L’autonomia differenziata regionale nuoce al Sud, ma conviene al Nord Italia? Che l’istituto delle regioni non abbia favorito il Mezzogiorno del paese appare abbastanza chiaro. Da quando sono state istituite le regioni a statuto ordinario, si è arrestata la rincorsa del sud rispetto alle regioni del centronord.

I dati elaborati dalla Svimez con riferimento al Pil pro capite mostrano con evidenza come il rapporto tra Mezzogiorno e centronord, cresciuto lungo tutti gli anni Sessanta (grazie anche alla Cassa per il Mezzogiorno), si è arrestato dagli anni Settanta in poi, oscillando con una tendenza al ribasso e regredendo da oltre il 60 per cento raggiunto agli inizi degli anni Settanta fino al 56 per cento attuale.

Certo, non si può affermare che sia stata l’istituzione delle Regioni a far regredire il Mezzogiorno, ma comunque è sicuro che non l’ha favorito e la coincidenza temporale con l’istituzione delle regioni a statuto ordinario ha comunque un qualche significato. Andare ora a rafforzare ulteriormente i poteri e le materie di competenza delle regioni, sicuramente non favorirà il Mezzogiorno che rischia di esserne svantaggiato, come tutti coloro che studiano l’economia italiana, e in particolare quella meridionale, hanno sottolineato con forza.

Quale convenienza?

Ma la domanda che dobbiamo porci è se l’attribuzione di ulteriori competenze, come quelle richieste dal Veneto e dalla Lombardia, favorirà il Nord?
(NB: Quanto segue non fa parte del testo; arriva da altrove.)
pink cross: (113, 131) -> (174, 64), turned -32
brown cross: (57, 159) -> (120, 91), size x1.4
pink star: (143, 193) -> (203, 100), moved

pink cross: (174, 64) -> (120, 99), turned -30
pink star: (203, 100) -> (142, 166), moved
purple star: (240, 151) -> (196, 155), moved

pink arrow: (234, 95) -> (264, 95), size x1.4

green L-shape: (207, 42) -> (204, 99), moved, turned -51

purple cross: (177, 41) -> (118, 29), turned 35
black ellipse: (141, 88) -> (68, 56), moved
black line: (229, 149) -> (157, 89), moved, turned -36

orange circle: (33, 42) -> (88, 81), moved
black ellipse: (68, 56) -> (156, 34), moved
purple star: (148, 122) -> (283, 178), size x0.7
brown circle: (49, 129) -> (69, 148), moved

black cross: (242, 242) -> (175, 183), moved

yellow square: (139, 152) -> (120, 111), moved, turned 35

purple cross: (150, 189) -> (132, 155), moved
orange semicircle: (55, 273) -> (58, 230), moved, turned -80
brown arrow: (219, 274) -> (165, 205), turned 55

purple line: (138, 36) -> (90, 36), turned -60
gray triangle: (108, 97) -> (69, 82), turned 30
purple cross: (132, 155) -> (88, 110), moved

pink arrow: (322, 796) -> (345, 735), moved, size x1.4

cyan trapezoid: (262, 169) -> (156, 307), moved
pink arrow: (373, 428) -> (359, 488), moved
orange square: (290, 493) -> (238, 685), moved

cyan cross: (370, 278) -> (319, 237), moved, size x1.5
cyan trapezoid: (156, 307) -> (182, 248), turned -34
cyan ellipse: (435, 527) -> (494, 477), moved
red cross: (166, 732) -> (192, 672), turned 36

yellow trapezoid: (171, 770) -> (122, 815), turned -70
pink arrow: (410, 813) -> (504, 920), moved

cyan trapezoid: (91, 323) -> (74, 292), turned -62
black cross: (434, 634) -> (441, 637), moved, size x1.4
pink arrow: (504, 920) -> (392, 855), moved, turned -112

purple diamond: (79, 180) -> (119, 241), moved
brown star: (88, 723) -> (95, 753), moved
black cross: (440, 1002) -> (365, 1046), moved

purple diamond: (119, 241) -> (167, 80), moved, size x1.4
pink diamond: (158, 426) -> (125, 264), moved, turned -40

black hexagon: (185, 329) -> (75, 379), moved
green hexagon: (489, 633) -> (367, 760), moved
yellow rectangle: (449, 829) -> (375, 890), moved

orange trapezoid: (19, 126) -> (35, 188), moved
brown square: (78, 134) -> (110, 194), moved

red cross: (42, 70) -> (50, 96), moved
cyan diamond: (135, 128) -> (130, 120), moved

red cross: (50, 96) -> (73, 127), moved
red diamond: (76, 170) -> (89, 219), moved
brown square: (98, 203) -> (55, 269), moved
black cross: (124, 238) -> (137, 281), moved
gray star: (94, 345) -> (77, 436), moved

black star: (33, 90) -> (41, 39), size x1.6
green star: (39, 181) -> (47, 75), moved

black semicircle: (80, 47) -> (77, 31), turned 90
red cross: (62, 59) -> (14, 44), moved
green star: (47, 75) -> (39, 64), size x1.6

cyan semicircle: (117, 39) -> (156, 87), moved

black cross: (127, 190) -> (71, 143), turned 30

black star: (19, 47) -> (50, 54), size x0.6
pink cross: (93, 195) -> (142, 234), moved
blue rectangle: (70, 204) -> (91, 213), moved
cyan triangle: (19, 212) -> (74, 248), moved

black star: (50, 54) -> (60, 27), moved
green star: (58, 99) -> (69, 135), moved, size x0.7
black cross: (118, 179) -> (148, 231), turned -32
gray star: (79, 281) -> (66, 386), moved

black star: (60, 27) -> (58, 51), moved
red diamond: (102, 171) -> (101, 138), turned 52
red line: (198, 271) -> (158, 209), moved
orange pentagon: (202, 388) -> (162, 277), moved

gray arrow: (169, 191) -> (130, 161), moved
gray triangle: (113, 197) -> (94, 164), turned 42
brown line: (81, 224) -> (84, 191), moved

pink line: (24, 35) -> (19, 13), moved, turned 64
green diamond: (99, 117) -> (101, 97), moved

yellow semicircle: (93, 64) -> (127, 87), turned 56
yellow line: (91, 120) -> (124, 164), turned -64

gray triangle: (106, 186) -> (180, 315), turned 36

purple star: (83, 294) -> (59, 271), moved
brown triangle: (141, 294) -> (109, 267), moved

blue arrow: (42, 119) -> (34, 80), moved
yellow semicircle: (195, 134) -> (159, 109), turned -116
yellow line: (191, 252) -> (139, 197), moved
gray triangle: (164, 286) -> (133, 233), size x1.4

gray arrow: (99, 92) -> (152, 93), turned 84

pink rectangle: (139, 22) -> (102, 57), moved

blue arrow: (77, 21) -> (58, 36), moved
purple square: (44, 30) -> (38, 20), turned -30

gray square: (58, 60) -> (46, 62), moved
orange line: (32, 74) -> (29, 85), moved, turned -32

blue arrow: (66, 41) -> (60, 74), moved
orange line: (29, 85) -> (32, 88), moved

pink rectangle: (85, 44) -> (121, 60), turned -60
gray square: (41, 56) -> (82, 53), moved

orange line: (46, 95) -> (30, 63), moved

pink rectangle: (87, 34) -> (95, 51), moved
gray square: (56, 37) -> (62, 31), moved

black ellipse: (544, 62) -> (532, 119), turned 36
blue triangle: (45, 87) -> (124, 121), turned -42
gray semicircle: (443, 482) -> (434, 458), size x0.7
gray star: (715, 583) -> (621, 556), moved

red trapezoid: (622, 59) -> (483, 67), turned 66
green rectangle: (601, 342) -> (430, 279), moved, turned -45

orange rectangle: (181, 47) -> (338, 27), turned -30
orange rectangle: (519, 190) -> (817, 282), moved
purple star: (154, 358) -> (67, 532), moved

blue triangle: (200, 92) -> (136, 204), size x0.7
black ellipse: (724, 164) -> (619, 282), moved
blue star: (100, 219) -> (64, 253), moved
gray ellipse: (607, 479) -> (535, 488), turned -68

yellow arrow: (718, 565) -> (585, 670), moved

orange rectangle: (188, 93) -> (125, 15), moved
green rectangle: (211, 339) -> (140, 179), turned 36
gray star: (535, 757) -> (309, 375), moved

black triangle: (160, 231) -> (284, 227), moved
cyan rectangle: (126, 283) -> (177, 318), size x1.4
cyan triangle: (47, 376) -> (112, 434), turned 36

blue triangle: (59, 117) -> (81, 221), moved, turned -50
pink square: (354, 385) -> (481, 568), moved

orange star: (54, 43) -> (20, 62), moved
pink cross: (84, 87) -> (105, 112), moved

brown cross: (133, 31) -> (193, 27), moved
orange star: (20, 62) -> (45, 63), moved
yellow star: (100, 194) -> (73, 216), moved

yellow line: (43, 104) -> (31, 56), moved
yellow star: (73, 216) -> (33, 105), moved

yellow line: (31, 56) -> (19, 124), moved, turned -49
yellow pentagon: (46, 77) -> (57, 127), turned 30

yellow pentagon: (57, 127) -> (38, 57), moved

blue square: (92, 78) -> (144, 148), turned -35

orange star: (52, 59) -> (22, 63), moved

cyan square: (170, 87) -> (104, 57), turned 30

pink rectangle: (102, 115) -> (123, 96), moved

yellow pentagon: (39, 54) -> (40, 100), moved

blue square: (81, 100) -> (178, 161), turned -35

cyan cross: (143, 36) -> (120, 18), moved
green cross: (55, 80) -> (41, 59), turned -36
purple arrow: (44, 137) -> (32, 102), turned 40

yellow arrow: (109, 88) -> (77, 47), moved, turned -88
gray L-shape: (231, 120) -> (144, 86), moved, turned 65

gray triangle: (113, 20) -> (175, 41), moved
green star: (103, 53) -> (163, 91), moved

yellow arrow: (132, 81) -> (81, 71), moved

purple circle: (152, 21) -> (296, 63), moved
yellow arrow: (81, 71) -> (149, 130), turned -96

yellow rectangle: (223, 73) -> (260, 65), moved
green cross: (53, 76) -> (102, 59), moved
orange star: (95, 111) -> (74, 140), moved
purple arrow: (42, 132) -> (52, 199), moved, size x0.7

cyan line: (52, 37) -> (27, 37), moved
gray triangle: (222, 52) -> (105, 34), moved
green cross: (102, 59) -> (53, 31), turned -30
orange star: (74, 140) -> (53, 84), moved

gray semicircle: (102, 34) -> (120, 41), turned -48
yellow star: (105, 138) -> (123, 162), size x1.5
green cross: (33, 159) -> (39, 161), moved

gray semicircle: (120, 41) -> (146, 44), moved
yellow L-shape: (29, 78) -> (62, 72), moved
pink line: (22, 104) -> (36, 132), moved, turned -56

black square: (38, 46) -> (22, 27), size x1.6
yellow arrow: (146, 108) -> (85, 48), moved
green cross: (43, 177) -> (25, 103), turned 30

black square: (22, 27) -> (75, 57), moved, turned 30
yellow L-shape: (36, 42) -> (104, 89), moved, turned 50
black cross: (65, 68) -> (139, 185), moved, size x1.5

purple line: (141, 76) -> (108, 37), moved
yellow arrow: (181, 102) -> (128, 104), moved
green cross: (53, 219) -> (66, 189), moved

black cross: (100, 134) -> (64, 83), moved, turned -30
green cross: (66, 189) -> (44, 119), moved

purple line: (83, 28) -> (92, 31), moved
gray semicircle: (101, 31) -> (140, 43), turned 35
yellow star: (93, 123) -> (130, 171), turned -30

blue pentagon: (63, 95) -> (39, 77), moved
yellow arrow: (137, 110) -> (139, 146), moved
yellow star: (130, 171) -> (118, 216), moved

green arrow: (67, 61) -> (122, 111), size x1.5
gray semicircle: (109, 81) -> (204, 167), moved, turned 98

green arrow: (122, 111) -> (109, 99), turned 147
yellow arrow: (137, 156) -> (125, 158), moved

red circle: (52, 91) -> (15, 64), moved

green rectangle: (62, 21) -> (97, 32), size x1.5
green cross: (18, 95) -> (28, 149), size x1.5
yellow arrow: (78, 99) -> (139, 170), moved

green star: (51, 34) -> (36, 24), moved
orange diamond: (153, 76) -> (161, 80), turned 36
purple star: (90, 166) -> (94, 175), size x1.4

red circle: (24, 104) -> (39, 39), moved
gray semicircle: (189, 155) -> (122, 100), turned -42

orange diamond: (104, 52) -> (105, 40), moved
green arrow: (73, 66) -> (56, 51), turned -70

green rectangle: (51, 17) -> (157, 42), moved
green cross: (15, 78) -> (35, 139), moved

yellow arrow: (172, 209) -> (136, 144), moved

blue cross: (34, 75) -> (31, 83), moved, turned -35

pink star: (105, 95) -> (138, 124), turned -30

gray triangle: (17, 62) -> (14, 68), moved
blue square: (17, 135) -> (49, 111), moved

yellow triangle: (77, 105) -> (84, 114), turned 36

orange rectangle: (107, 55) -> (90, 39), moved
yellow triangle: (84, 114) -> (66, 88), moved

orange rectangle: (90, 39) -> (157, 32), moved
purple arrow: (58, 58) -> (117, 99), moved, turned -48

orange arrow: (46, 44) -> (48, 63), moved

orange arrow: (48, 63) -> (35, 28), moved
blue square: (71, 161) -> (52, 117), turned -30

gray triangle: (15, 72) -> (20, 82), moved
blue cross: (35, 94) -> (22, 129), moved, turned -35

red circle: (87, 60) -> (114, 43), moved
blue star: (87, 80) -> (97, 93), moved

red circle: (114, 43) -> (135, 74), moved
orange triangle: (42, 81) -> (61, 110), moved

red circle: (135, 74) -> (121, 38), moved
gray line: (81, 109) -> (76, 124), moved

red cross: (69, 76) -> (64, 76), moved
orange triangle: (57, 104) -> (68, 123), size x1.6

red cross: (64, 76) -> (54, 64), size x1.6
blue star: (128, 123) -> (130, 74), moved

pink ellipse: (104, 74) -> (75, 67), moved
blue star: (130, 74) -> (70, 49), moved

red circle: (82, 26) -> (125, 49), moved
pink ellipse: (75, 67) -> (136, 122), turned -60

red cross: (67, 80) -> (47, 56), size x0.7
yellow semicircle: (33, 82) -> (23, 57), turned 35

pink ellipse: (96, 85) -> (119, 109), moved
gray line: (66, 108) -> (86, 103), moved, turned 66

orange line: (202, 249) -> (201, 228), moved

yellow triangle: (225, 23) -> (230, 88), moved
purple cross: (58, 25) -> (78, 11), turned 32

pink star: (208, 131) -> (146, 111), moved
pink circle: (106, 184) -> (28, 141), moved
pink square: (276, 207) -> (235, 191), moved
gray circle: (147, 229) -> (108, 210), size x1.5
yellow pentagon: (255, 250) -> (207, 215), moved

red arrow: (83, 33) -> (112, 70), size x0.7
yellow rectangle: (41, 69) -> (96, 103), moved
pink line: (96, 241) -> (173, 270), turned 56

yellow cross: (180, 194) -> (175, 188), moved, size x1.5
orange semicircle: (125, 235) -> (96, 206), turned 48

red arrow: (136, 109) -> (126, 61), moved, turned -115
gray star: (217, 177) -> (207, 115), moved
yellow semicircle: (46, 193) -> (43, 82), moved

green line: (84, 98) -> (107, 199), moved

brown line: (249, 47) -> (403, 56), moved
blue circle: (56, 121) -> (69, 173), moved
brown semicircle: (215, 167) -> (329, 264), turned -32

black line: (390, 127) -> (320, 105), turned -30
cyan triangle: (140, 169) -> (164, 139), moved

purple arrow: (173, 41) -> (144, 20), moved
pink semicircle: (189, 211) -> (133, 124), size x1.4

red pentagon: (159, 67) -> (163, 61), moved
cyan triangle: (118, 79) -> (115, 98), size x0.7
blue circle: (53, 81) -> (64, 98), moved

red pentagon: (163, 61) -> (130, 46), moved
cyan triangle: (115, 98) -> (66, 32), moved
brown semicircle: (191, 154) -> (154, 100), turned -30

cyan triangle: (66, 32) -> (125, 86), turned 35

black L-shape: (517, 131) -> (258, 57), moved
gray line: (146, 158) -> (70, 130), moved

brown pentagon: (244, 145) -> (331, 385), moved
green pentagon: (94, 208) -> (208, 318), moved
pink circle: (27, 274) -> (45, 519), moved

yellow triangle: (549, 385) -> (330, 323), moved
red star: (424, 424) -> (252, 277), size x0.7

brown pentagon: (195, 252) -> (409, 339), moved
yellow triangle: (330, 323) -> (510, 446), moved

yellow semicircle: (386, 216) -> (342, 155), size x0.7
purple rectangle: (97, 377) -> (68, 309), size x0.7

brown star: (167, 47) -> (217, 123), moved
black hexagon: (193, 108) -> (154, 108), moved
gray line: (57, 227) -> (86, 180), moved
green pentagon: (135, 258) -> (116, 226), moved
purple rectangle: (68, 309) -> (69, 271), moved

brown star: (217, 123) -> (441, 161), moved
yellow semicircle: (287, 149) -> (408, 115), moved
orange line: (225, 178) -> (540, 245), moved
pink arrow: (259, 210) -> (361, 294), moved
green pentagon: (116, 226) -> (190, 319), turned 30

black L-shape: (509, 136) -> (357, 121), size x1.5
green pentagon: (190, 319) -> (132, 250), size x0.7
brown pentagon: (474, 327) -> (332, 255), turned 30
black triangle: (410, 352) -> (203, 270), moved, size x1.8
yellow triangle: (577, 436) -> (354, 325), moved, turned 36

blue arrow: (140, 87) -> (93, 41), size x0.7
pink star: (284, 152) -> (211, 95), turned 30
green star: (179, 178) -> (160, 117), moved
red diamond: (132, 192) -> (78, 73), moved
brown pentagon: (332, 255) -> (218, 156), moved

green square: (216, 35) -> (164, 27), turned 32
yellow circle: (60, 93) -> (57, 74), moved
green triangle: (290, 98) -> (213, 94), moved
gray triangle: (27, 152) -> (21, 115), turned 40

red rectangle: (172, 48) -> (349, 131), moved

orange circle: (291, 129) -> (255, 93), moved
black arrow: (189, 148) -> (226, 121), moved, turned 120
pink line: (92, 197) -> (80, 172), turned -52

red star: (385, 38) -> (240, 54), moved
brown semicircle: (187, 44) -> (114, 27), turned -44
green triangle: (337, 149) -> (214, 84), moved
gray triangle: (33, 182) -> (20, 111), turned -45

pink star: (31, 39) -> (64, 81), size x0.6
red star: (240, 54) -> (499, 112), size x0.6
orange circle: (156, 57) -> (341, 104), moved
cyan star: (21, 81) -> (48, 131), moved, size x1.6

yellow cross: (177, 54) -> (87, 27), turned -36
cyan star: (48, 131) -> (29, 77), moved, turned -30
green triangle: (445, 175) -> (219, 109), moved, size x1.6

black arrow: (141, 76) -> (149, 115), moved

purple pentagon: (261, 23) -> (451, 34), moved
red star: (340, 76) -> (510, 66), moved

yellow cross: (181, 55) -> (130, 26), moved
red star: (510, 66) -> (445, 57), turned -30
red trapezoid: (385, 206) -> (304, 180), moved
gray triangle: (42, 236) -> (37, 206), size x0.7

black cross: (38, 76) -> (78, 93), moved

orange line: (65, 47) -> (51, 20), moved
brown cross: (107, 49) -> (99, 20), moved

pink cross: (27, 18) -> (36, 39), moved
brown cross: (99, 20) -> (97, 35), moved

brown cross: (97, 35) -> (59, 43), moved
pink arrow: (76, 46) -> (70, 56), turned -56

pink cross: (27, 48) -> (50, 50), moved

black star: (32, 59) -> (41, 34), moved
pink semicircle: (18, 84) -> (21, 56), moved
Qualcuno può ritenere che, essendo il nord composto da regioni più ricche e avendo la proposta Calderoli avanzato l’idea che queste regioni potranno trattenere sul territorio parti rilevanti delle tasse di loro pertinenza, esse finiranno per avere dei vantaggi e potranno migliorare la loro situazione.

A parte il fatto che, come già evidenziato in un altro articolo su questo giornale, non è corretto attribuire alle regioni le tasse di cittadini e imprese residenti nella Regione ma che hanno maturato redditi in altre regioni, resta il fatto di sapere se lo spezzettamento delle competenze rappresenterà un fattore di efficienza o viceversa costituirà un elemento di degrado delle funzioni che erano attribuite al centro nazionale.

Già abbiamo visto come la gestione della sanità durante la pandemia abbia avuto notevoli inconvenienti a livello regionale, anche e soprattutto nel nord (caso Lombardia che non riusciva neppure ad avere un sistema valido per le prenotazioni dei vaccini, poi risolto attraverso l’uso di quello nazionale predisposto dalle Poste Italiane).

Già vediamo come nel settore dei trasporti quelli regionali ricevono le maggiori critiche da parte dei cittadini, mentre il paese si sta dotando dell’alta velocità. E non parliamo del sistema di formazione e collocamento del lavoro che, a detta di tutti, è di fatto inesistente pur se molte competenze sono già a livello regionale. Ebbene, immaginare di trasferire alle regioni ambiti come l’istruzione, la difesa dell’ambiente, i beni culturali, la ricerca scientifica, i rapporti con l’estero, l’organizzazione della giustizia di pace, la previdenza complementare e integrativa, la protezione civile, le infrastrutture, la casse e banche regionali (come chiesto dal Veneto) sta a indicare un processo di frammentazione delle politiche nazionali che finiranno per produrre tanti centri regionali inefficienti per carenza di dimensioni e di competenze e più costosi per la replicazione delle funzioni in ogni singola regione e per i costi che famiglie e soprattutto imprese dovranno subire per far fronte al moltiplicarsi di regolamentazioni e legislazioni da rispettare per chi opera su più Regioni.

Rendere meno efficienti queste funzioni in un’epoca, come l’attuale, dove le crisi sistemiche rischiano di accavallarsi l’una all’altra (dall’ambiente, alla salute, a quella alimentare, energetica fino alla guerra), significa avere uno svantaggio nazionale a fronte di inefficienze regionali. E ciò, evidentemente, se penalizzerà il Mezzogiorno, rappresenterà anche un grosso svantaggio per le regioni del centronord.

Gli unici che potranno trarne qualche beneficio, alla fine, saranno solo quei presidenti di Regione che acquisiranno per tale via una maggiore visibilità locale e nazionale. Ma non credo che per questo obiettivo valga la pena di fare arretrare tutto il paese.